Collected data

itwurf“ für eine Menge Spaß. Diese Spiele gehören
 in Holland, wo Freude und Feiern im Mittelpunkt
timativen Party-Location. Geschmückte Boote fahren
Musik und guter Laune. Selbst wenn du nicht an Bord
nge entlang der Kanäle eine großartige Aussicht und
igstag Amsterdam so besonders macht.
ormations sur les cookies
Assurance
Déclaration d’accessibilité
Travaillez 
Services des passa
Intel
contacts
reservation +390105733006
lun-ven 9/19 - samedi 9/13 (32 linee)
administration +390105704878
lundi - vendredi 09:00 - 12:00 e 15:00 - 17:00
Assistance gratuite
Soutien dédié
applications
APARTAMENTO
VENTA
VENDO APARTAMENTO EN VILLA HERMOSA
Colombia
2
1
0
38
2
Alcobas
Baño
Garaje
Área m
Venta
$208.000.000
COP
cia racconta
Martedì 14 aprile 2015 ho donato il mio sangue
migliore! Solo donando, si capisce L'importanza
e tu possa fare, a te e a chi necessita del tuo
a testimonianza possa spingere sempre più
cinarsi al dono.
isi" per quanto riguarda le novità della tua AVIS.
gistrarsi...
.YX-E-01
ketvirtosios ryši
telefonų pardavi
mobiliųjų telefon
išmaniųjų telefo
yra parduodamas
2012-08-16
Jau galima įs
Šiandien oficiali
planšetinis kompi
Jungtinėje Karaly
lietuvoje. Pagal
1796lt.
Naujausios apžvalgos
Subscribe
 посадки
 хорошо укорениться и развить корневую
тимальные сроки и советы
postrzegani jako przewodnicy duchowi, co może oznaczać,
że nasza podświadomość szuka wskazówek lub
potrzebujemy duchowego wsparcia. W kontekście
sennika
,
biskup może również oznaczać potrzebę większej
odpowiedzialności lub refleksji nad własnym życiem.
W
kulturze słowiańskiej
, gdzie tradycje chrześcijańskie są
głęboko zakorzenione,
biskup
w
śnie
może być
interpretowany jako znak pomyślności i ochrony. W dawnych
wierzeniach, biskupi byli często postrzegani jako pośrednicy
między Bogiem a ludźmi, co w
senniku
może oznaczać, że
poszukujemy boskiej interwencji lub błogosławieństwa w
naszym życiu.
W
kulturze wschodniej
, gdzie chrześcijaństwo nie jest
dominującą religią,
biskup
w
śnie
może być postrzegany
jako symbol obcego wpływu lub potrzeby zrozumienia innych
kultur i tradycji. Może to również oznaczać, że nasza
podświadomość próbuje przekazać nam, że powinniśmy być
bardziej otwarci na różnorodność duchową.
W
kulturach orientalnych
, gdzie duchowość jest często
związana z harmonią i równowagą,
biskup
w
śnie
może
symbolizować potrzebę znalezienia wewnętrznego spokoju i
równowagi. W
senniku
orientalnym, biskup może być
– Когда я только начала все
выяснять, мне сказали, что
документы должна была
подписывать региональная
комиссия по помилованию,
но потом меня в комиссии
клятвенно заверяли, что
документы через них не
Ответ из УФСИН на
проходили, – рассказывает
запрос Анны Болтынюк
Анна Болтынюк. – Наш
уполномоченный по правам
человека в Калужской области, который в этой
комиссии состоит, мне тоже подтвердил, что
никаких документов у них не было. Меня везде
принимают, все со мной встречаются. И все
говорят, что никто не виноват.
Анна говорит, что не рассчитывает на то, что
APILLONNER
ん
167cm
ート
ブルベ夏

▶ **YOUR OBJECTIVE**: List the lines of the records where "potrzebę" occurs.

▶ **RESULT**:
biskup może również oznaczać potrzebę większej
symbolizować potrzebę znalezienia wewnętrznego spokoju i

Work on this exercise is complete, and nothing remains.